The Starday Studio also became a popular demo studio for major label artists like Patsy Cline, Carl Smith, Jim Reeves (the percussion from the Reeves demo "Distant Drums" recorded here was used in the hit version), and others when the major label studios were booked. Tommy Hill was also a big fan of the “fuzz country” sound and as a producer he championed the use of fuzz guitar on country recordings by the Willis Brothers, Cowboy Copas, Betty Amos w/ Judy & Jean, Johnny Nace, Pete Drake, Margie Lee, Tommy Belger, Jim Kandy, George Riddle, Clyde Moody, Moon Mullican, Red Sovine, and his own recordings long before Hendrix ever recorded with a fuzz pedal. In the late ‘60s, Hoss Allen had an office in the building for his Rogana Productions company and many of the great ‘60s Nashville soul recordings on the Hollywood subsidiary were produced here. It’s also where Country Music Hall of Famer Dottie West made her first recordings.

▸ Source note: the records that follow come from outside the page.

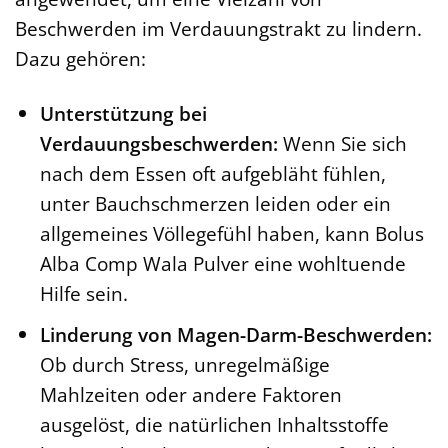
Beschwerden im Verdauungstrakt zu lindern.
Dazu gehören:
Unterstützung bei
Verdauungsbeschwerden:
Wenn Sie sich
nach dem Essen oft aufgebläht fühlen,
unter Bauchschmerzen leiden oder ein
allgemeines Völlegefühl haben, kann Bolus
Alba Comp Wala Pulver eine wohltuende
Hilfe sein.
Linderung von Magen-Darm-Beschwerden:
Ob durch Stress, unregelmäßige
Mahlzeiten oder andere Faktoren
ausgelöst, die natürlichen Inhaltsstoffe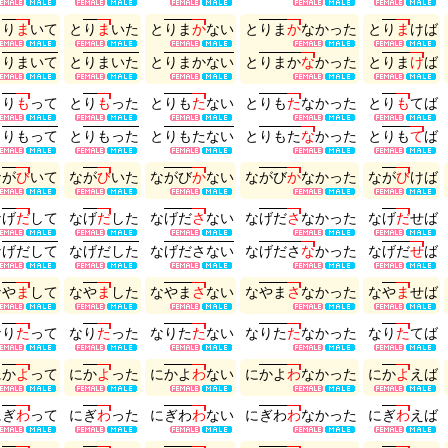
と
り
ま
い
て
と
り
ま
い
た
と
り
ま
か
な
い
と
り
ま
か
な
か
っ
た
と
り
ま
け
ば
と
り
ま
い
て
と
り
ま
い
た
と
り
ま
か
な
い
と
り
ま
か
な
か
っ
た
と
り
ま
け
ば
と
り
も
っ
て
と
り
も
っ
た
と
り
も
た
な
い
と
り
も
た
な
か
っ
た
と
り
も
て
ば
と
り
も
っ
て
と
り
も
っ
た
と
り
も
た
な
い
と
り
も
た
な
か
っ
た
と
り
も
て
ば
な
が
び
い
て
な
が
び
い
た
な
が
び
か
な
い
な
が
び
か
な
か
っ
た
な
が
び
け
ば
な
げ
だ
し
て
な
げ
だ
し
た
な
げ
だ
さ
な
い
な
げ
だ
さ
な
か
っ
た
な
げ
だ
せ
ば
な
げ
だ
し
て
な
げ
だ
し
た
な
げ
だ
さ
な
い
な
げ
だ
さ
な
か
っ
た
な
げ
だ
せ
ば
な
や
ま
し
て
な
や
ま
し
た
な
や
ま
さ
な
い
な
や
ま
さ
な
か
っ
た
な
や
ま
せ
ば
な
り
た
っ
て
な
り
た
っ
た
な
り
た
た
な
い
な
り
た
た
な
か
っ
た
な
り
た
て
ば
に
か
よ
っ
て
に
か
よ
っ
た
に
か
よ
わ
な
い
に
か
よ
わ
な
か
っ
た
に
か
よ
え
ば
に
ぎ
わ
っ
て
に
ぎ
わ
っ
た
に
ぎ
わ
わ
な
い
に
ぎ
わ
わ
な
か
っ
た
に
ぎ
わ
え
ば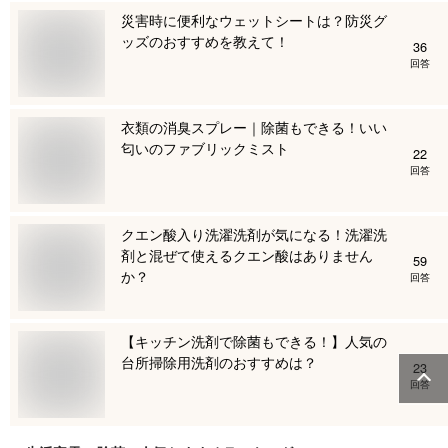
災害時に便利なウェットシートは？防災グ
ッズのおすすめを教えて！
36
回答
衣類の消臭スプレー｜除菌もできる！いい
匂いのファブリックミスト
22
回答
クエン酸入り洗濯洗剤が気になる！洗濯洗
剤と混ぜて使えるクエン酸はありません
59
か？
回答
【キッチン洗剤で除菌もできる！】人気の
台所掃除用洗剤のおすすめは？
23
回答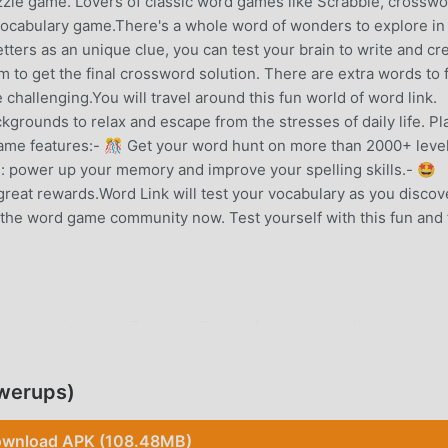
uzzle game. Lovers of classic word games like Scrabble, crosswo
 vocabulary game.There's a whole word of wonders to explore in 
etters as an unique clue, you can test your brain to write and cr
 to get the final crossword solution. There are extra words to 
challenging.You will travel around this fun world of word link.
kgrounds to relax and escape from the stresses of daily life. Pl
game features:- 🎊 Get your word hunt on more than 2000+ level
: power up your memory and improve your spelling skills.- 🤩
great rewards.Word Link will test your vocabulary as you discov
n the word game community now. Test yourself with this fun and 
l hat es in letzter Zeit viele Fans auf der ganzen Welt gewonne
s Spiel als weltweit größte Mod-Apk-Download-Site für kostenl
e beste Wahl. moddroid stellt Ihnen nicht nur die neueste Vers
werups)
ondern stellt auch Free Powerups mod kostenlos zur Verfügung
he Aufgaben im Spiel zu sparen, damit Sie sich konzentrieren
wnload APK (108.48MB)
Spiel selbst mit sich bringt. moddroid verspricht, dass jeder W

And all of this happened BEFORE the brief Starday-King merger in the early ‘70s (which resulted in James Brown's visit). It’s also where Red Sovine recorded “Teddy Bear” in the mid ‘70s, the success of which enabled Moe Lytle to purchase the studio and--many years later--let it fall into disrepair.
It’s strange to me to see people calling for this studio to be restored now, much as it was strange for me to see five or so years ago. I believe Moe finally did sell the studio to someone he hoped would demolish it. And it’s nice that the new owners want to incorporate some of the Starday history into their new apartment complex. But this site was never intended to be a tourist attraction and it wouldn’t succeed as one now. Music tourism sites like Twitty City, the House of Cash, and others have all struggled if they are not part of the immediate downtown Nashville area. Even George Jones, the most famous artist on Starday (but who did not record at this studio), had his downtown museum (which included a large Starday section) permanently closed last year.

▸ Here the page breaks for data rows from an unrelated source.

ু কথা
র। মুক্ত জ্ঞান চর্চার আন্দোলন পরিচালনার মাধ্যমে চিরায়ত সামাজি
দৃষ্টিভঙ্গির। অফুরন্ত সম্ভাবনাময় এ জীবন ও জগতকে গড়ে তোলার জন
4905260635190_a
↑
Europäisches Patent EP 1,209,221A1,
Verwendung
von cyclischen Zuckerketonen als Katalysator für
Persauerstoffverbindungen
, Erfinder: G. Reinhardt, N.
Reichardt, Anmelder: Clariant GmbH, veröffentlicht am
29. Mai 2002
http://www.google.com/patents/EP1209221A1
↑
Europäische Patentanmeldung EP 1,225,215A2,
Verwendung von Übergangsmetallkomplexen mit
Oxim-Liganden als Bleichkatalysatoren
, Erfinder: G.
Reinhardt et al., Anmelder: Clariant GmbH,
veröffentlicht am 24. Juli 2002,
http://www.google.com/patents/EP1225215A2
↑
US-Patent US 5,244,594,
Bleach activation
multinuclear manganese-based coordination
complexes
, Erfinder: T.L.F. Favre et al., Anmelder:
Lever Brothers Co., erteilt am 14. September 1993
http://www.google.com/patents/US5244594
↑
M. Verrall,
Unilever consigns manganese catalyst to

And even if the new building never becomes a tourist site, I’ve read that some think it should be restored as a studio. Yet this studio was far too dilapidated (even five years ago) to be restored as a recording site–not to mention the already large number of struggling studios in Nashville.

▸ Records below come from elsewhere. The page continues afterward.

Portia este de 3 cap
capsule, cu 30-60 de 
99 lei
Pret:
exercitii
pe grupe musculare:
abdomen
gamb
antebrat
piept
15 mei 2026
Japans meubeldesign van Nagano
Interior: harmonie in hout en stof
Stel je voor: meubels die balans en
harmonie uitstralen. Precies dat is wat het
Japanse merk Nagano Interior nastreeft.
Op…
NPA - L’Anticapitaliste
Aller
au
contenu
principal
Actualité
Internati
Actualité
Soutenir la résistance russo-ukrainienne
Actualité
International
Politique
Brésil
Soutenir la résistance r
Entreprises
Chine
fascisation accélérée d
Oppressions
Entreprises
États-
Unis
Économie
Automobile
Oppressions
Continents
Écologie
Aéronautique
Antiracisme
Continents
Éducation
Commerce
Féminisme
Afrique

I have made this argument elsewhere before, but if people really want to remember and celebrate Starday, then I suggest celebrating and supporting the artists who made records pressed by Starday and who are still with us (and in several cases, still performing)–Margie Singleton, Little Roy Lewis, Judy Lee, Jesse McReynolds, Darnell Miller, June Stearns, Bill Clifton, Willie Nelson, Ann Raye, Larry Sparks, Donna and Roni Stoneman, Dall Raney, Mayf Nutter, Karen Wheeler, Darrell McCall, to name just a few. Go to record stores and dig for Starday records (there are still lots of recordings to be discovered). And keep singing/performing the Starday songs you love so much and keeping the music in circulation (even if the catalog is long overdue for reissue). And keep recounting your favorite Starday stories to your friends.